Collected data
________________
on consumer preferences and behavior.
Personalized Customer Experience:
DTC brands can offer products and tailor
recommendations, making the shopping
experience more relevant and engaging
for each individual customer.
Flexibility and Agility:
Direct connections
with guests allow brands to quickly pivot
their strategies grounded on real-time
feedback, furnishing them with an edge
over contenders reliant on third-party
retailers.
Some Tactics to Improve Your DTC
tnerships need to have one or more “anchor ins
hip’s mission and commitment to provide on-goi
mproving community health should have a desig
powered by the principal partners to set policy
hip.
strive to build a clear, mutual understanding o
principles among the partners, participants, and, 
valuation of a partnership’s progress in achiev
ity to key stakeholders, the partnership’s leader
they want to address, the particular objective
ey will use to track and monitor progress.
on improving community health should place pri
________________
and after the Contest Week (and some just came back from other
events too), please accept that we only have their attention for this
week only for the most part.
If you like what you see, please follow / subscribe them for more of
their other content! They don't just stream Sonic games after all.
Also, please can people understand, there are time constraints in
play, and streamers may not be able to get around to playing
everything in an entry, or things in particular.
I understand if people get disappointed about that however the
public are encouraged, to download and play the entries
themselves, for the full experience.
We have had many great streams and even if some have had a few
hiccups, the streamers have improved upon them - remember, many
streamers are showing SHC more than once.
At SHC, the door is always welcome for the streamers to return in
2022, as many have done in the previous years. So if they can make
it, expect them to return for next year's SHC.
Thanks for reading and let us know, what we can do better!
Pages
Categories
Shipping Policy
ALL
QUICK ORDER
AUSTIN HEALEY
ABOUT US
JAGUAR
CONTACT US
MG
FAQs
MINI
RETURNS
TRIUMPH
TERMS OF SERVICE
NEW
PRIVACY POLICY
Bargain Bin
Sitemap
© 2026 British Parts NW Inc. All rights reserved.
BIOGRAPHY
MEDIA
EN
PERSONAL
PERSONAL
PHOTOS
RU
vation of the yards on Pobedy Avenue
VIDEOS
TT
________________
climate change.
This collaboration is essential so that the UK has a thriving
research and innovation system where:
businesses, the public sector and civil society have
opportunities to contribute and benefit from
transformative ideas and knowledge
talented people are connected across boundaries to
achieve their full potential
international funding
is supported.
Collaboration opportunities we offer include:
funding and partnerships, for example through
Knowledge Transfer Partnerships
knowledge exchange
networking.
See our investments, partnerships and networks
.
________________
**Your goal**
Using the entries above, give back exactly the line containing "on consumer preferences and behavior.", the line containing "tnerships need to", and every line between them, and nothing else.

**Output of the exercise**
on consumer preferences and behavior.
Personalized Customer Experience:
DTC brands can offer products and tailor
recommendations, making the shopping
experience more relevant and engaging
for each individual customer.
Flexibility and Agility:
Direct connections
with guests allow brands to quickly pivot
their strategies grounded on real-time
feedback, furnishing them with an edge
over contenders reliant on third-party
retailers.
Some Tactics to Improve Your DTC
tnerships need to have one or more “anchor ins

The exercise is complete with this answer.